Décision de la cour de cassation : La Cour de cassation casse et annule l'arrêt de la cour d'appel de Versailles. Elle estime que la cour d'appel n'a pas donné de base légale à sa décision en se basant sur des motifs insuffisants pour caractériser la volonté non équivoque des parties de souscrire une assurance pour le compte du propriétaire du véhicule loué.

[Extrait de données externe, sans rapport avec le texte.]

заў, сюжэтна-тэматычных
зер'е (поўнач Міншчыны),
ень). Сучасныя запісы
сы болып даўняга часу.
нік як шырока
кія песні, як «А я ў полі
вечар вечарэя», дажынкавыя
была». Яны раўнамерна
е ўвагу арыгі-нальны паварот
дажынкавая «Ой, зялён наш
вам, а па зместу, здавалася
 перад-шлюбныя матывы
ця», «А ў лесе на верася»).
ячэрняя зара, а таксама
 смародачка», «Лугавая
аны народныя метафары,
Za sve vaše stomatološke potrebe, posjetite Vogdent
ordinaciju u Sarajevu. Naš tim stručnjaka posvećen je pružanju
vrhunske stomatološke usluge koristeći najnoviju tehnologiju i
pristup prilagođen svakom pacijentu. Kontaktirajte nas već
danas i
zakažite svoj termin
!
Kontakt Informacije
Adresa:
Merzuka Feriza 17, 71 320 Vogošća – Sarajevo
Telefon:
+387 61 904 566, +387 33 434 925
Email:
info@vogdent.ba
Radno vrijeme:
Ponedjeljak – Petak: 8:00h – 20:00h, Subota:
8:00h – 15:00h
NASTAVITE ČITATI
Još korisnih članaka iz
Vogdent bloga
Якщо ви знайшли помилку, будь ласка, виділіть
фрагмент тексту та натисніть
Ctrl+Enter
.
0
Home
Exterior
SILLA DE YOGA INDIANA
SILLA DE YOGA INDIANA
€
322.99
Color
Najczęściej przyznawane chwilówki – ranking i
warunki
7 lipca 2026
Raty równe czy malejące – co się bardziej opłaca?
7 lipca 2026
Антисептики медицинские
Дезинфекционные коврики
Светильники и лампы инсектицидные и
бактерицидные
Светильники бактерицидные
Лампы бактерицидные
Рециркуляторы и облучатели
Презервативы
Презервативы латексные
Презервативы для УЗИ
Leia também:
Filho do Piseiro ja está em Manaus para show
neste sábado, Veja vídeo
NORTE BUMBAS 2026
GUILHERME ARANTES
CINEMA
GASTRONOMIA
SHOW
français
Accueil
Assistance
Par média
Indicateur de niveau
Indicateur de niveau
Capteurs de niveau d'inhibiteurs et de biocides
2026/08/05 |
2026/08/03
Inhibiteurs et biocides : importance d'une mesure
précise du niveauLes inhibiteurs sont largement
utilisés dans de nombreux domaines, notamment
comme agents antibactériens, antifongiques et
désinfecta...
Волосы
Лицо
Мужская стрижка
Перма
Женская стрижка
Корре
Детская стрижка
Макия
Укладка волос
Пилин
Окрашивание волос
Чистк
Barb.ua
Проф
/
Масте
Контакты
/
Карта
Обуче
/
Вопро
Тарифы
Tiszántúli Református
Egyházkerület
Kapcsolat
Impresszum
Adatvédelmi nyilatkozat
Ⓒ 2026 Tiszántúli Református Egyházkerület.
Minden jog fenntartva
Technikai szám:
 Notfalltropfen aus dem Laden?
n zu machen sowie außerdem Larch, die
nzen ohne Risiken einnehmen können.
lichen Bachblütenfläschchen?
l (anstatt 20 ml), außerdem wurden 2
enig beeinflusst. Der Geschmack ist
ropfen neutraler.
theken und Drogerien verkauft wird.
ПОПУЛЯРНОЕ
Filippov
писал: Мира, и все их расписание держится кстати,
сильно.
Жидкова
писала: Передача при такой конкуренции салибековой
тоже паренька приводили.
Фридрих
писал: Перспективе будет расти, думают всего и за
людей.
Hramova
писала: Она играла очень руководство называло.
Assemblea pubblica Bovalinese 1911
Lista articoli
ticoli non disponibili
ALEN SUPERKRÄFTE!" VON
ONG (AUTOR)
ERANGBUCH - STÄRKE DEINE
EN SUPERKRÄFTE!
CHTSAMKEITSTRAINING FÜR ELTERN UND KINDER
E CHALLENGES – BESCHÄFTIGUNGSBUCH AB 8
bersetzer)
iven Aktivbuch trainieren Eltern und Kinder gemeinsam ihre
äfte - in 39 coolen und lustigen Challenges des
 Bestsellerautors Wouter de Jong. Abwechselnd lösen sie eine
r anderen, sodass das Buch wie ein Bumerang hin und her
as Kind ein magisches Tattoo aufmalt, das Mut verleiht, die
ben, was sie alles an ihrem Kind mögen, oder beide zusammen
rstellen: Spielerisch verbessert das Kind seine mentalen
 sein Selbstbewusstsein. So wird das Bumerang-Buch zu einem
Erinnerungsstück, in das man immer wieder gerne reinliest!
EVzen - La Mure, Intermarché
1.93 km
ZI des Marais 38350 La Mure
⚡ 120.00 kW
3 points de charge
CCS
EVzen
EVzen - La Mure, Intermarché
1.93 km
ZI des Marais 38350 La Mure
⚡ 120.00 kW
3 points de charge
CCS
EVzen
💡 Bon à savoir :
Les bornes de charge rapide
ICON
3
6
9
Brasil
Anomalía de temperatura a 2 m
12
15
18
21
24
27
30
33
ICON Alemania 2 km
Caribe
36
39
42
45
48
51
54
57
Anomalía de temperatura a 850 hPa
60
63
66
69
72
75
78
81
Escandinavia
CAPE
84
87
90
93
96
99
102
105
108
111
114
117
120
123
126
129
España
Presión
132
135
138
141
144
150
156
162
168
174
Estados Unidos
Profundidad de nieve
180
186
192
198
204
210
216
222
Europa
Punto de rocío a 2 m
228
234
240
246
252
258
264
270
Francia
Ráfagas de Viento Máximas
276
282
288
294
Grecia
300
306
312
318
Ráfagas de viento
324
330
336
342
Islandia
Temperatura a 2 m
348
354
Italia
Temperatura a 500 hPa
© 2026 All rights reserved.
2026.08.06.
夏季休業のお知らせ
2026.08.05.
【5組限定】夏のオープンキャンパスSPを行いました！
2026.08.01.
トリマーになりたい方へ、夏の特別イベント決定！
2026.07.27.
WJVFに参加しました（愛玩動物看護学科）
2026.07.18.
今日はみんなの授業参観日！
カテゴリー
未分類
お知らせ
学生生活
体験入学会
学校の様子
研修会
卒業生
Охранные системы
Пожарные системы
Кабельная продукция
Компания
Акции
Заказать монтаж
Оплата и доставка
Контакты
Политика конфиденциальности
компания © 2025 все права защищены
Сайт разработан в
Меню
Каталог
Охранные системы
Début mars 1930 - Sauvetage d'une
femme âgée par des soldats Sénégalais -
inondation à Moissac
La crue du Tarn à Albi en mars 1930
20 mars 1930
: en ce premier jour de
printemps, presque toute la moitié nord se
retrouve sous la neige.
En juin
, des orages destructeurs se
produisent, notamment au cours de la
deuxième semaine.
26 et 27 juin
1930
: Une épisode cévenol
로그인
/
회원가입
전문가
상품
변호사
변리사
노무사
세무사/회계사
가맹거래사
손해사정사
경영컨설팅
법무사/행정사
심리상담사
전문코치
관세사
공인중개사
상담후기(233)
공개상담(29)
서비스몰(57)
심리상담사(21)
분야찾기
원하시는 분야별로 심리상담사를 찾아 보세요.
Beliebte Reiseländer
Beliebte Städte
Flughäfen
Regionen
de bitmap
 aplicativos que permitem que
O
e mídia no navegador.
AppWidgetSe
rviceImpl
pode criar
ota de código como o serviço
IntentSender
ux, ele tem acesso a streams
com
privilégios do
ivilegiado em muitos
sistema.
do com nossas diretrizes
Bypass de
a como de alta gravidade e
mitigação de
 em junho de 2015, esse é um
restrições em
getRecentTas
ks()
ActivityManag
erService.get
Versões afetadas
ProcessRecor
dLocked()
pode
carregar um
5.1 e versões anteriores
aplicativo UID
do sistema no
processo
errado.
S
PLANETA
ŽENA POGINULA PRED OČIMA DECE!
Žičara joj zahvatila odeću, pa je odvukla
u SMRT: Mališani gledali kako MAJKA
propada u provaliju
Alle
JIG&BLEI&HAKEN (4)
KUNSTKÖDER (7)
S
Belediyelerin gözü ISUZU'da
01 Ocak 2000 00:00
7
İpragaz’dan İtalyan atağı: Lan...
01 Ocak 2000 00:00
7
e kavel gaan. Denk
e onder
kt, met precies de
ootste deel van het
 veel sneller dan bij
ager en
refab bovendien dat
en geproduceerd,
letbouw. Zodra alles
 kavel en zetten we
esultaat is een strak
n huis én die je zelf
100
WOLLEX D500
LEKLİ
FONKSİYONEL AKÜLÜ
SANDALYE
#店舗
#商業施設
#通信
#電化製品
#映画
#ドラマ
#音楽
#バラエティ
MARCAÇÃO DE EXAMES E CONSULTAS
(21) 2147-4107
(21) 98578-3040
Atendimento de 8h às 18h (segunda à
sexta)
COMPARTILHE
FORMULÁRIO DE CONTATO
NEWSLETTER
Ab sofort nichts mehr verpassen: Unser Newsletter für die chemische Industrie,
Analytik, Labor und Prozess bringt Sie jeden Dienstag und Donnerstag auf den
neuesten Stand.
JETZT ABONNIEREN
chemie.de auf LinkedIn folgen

Portée : La Cour de cassation rappelle que l'assurance pour compte peut être implicite et résulter de la volonté non équivoque des parties. En l'absence de stipulation expresse dans le contrat d'assurance attribuant le bénéfice du contrat à un tiers, l'assureur est tenu d'indemniser la personne qui a souscrit le contrat, sauf stipulation contraire. Dans cette affaire, la cour d'appel n'a pas suffisamment établi l'existence d'une telle stipulation contraire, ce qui justifie l'annulation de sa décision.

Textes visés : Articles L. 112-1, alinéa 2, et L. 121-6 du code des assurances ; article 1122 du Code civil ; article 1165 du Code civil.

Articles L. 112-1, alinéa 2, et L. 121-6 du code des assurances ; article 1122 du Code civil ; article 1165 du Code civil.